SctRodDaq Wiki: ErrorEventDecoder

This page describes the output of the Error Event Decoder which has now been incorporated into the DSP code running on the SCT ROD.

Note chip numbers reported by the MDSP are numbered 0 to 5 and 8 to 13.

How are error events marked by the ROD?

As event data arrives on the ROD, the data receivers route the data to 8 Formatter FPGAs which convert the serial data streams to a parallel format. As part of this process a number of error conditions are detected and flagged in the header word for each link (input data stream). The resulting partial event fragments are stored in a buffer pending their transmission to the EFB, which performs further error checking. The resulting data sits in a buffer until the router elects to move the event, either to a slave dsp for further processing or to the slink and hence off the ROD.

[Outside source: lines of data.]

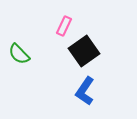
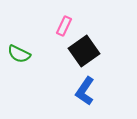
green semicircle: rotated 20 degrees counterclockwise
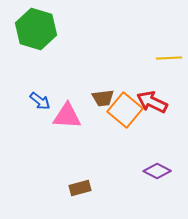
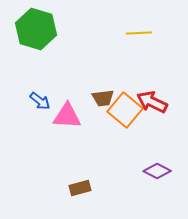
yellow line: moved 30 px left, 25 px up
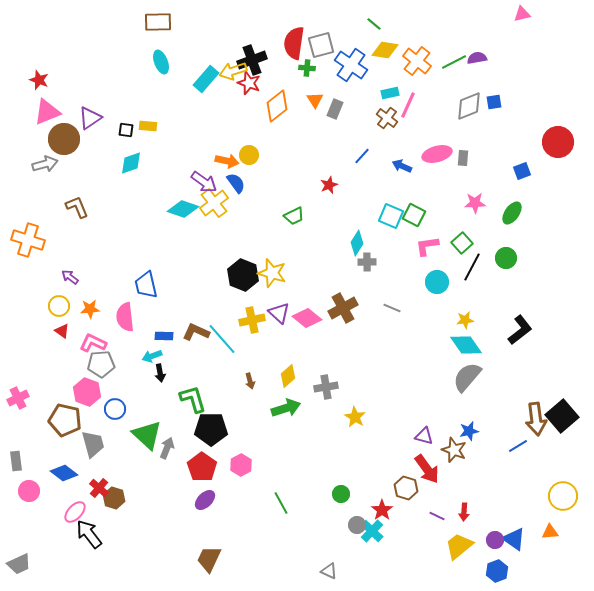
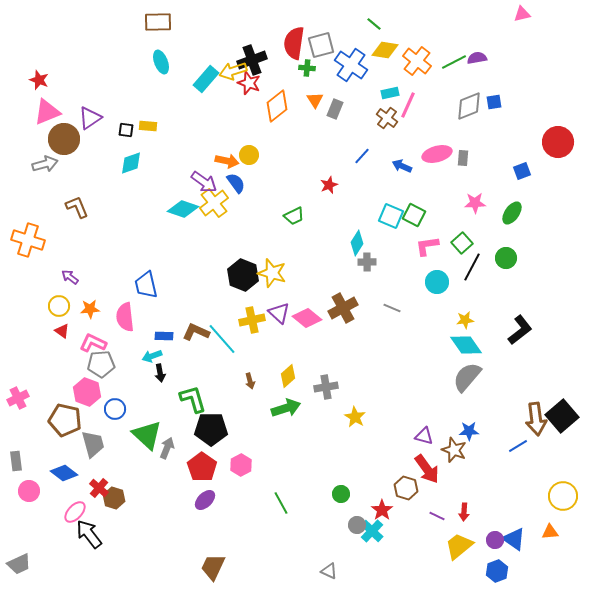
blue star at (469, 431): rotated 12 degrees clockwise
brown trapezoid at (209, 559): moved 4 px right, 8 px down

If an event trapped by a slave DSP is found to contain errors, it is not passed to the usual histogramming routine, instead it is passed to an error event decoder. This has two outputs: a stream of ASCII text which is passed to the slave's text buffer, and a special data block which is subsequently read out by the master DSP. (This data block can also be read out by the crate controller over VME, however SctApi does not yet support this feature.)

During calibration, how will I know if I had any error events?

The present version of the mdsp code will abort the scan if one single event contains any errors. (This may change in the future, perhaps to allow a greater but still small number of errors to occur before the scan is aborted.) So your first observation will probably be that the scan has ended prematurely.

What if I want to know more?

The next place to look is the SctApiCrateServer? log file. On most SctRodDaq installations at CERN you will be able to open the latest log file by:

~/scripts/vitail   (to open in VI)
~/scripts/katetail (to open in Kate)

Go straight to the bottom of the file, then do an upward search for

EVENT_ERROR: SDSP

This occurs at the start of a block of text generated by the MDSP which gives an indication of which module(s) associated with the quoted slave reported errors in that slave's last event, namely the event which caused the scan to abort. You should observe information as described below, although the first line and probably some others will be prefixed by a header message which shows the slot number of the affected ROD:

EVENT_ERROR: SDSP 1 count 1
sdsp 1 nErrEvents 1 nErrors 2
sdsp 1 link 2 (module 1 stream 0 sn 20220330200999) nErrEvents 1
sdsp 1 link 3 (module 1 stream 1 sn 20220330200999) nErrEvents 1

This particular example shows us that there has been one event for which errors were recorded, and that both sides of module 20220330200999 reported an error. In this context, link numbers run from 0 to 95, module numbers from 0 to 47 and stream numbers from 0 to 1. Note that, of course, there may be errors from more than one slave or even more than ROD, so you might have to repeat the upwards search a few times to spot all the errors.

That's not good enough. I need more detail!

If you are lucky, there will also be some text buffer output from the slaves. Unfortunately this does not always make it into the log file, for reasons which we do not fully understand. If it does appear, it should help to pinpoint the error. Example messages are shown below: note that a search for EVENT_ERROR will find all such entries.

EVENT_ERROR: header OK L1id %d BCid %d

Not an error message as such, but confirmation that the event header is valid. The L1id and BCid are also shown.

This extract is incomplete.